Tell us a bit about yourself and your role in the creation of this work.
I’m a Director and Photographer for creative agency RANKIN, and I’m represented by production house The Graft – both of which are headed by the afore mentioned British photographer and cultural provocateur.
My background is largely in beauty, fashion, and music videos, so obviously this project was a refreshing change. It allowed me to bring a punchy and energetic aesthetic to a hugely important topic.
At the agency we always say we ‘want to change the world’, so when this project was placed in front of me it was an absolute no brainer. Plus, I was thrilled to have the chance to work alongside the fantastic team at RANKIN, the incredibly hardworking supporters of XR and Richard Curtis himself.
It was an incredible opportunity.
When looking at this project's script, was there anything in particular that caught your attention?
There were a couple of things that caught my eye when I first read the script for this project.
First of all, it clearly stated XR’s message, asking the simple but essential questions – Where Is Your Plan for the future? We’ve declared a climate emergency, Now What? This is something I felt had become slightly lost in the rebellion due to some of the recent PR angles and news stories discussing the organization. I saw this as a chance to really strip it back and focus on the crux of the issues at hand.
Secondly, I loved the idea of shooting someone from every generation. It was the physical manifestation of the idea that we have one lifetime left and that this crisis will affect us all – young and old, famous and non-famous.
It’s such a clever way of bringing everything full circle.
What do you think it was about this campaign that made you the top choice to direct it?
I think every director brings their own unique voice to a project. But with my background in music videos and fashion films I knew I would be able to inject this campaign with a different level of energy.
From the outset we decided that this couldn’t be a regular PSA or environmental film; I really pushed to create something that would surprise people. This is a topic that we should be screaming about, so I did everything possible to make a campaign that would leap off the screen.
This is why we spent about fifty percent of our time capturing performance B-Roll of all the featured talent. While the dialogue is hugely important, dynamic visuals are what I felt would create a long-lasting impression.
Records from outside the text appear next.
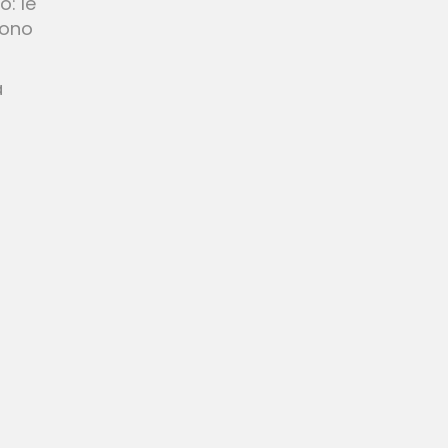
o: le
ndono
a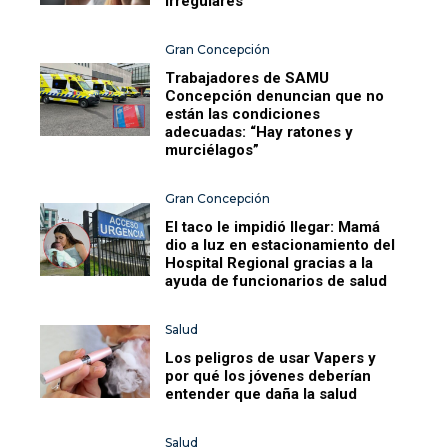
irregulares
Gran Concepción
Trabajadores de SAMU
Concepción denuncian que no
están las condiciones
adecuadas: “Hay ratones y
murciélagos”
Gran Concepción
El taco le impidió llegar: Mamá
dio a luz en estacionamiento del
Hospital Regional gracias a la
ayuda de funcionarios de salud
Salud
Los peligros de usar Vapers y
por qué los jóvenes deberían
entender que daña la salud
Salud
We wanted to grab people’s attention with a raw, unfiltered attitude.
Can you share with us any alternative ideas (if any) you had for approaching this campaign? Why was this idea chosen?
Initially, we were going to take the whole video on location to break up the traditional idea of a studio shot PSA. But when the caliber of names started rolling in, it was clear we needed an environment where we could control all the elements. Plus, it started pouring with rain on the shoot day, so we definitely made the right decision!
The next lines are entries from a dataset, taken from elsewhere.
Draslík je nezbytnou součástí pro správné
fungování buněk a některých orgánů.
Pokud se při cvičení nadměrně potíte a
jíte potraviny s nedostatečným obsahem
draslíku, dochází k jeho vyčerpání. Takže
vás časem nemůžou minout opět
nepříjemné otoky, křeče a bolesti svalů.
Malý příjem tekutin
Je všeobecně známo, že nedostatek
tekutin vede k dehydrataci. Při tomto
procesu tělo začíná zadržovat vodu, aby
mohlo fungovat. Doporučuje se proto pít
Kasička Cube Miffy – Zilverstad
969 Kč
I’m pleased that we shot some elements on location to really emphasize the narrative of the story and bring everything back to the physical world around us.
How well did the information flow between the client and yourself on this job? How would you describe working with them?
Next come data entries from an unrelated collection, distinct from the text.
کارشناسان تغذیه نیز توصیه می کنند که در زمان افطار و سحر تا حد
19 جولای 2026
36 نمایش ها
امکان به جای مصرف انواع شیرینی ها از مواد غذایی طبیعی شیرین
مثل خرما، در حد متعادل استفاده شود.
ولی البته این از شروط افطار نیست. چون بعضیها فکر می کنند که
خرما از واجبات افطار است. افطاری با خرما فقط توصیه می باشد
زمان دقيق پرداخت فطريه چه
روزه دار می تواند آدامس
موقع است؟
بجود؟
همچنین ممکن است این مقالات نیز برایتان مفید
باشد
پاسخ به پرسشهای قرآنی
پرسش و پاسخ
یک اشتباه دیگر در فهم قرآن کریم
We were in constant communication, we had to be. On a project like this (which came in at the eleventh hour) honesty, speed and a focus on collaboration will help everything run smoothly.
Funnily enough the client never really felt like a client. It was a project where everyone pitched in to make it happen. XR helped source for the art department - they even jumped into 1st AD as well! To get that on a shoot is really rare. It shows a commitment to the message that we’re trying to get out there. back to the physical world around us.
What was the greatest challenge that you and your team faced during filming?
Like many projects, this came to fruition at the last minute. So, the biggest challenge was a lack of time to prepare. It meant that we had to have a clear idea of our intention and the finish point of the film in mind at all times whilst remaining flexible to respond to challenges on the day.
This was an incredibly fast paced shoot. We shot over twenty-people in an eight-hour span, which is pretty impressive. We also didn't know who was going to show up or when. The ask had gone out a day or two before for people (both famous and non-famous) to appear in the film. We had a gauge on a few names that would turn up but when we got rolling it was fast and furious. The task when shooting so many people in one day is retaining creative integrity whilst keeping on schedule and responding to the changes as they came.
Can we expect more from this campaign in the future?
Never say never. You never know what the future holds. The climate crisis is a hugely important topic right now – one that is not only going to shape our future environmentally but one that is going to change the landscape politically too. Especially with the upcoming General Election. With a campaign like this you never know how it is going to develop or evolve over time as the socio-economic and political sands shift.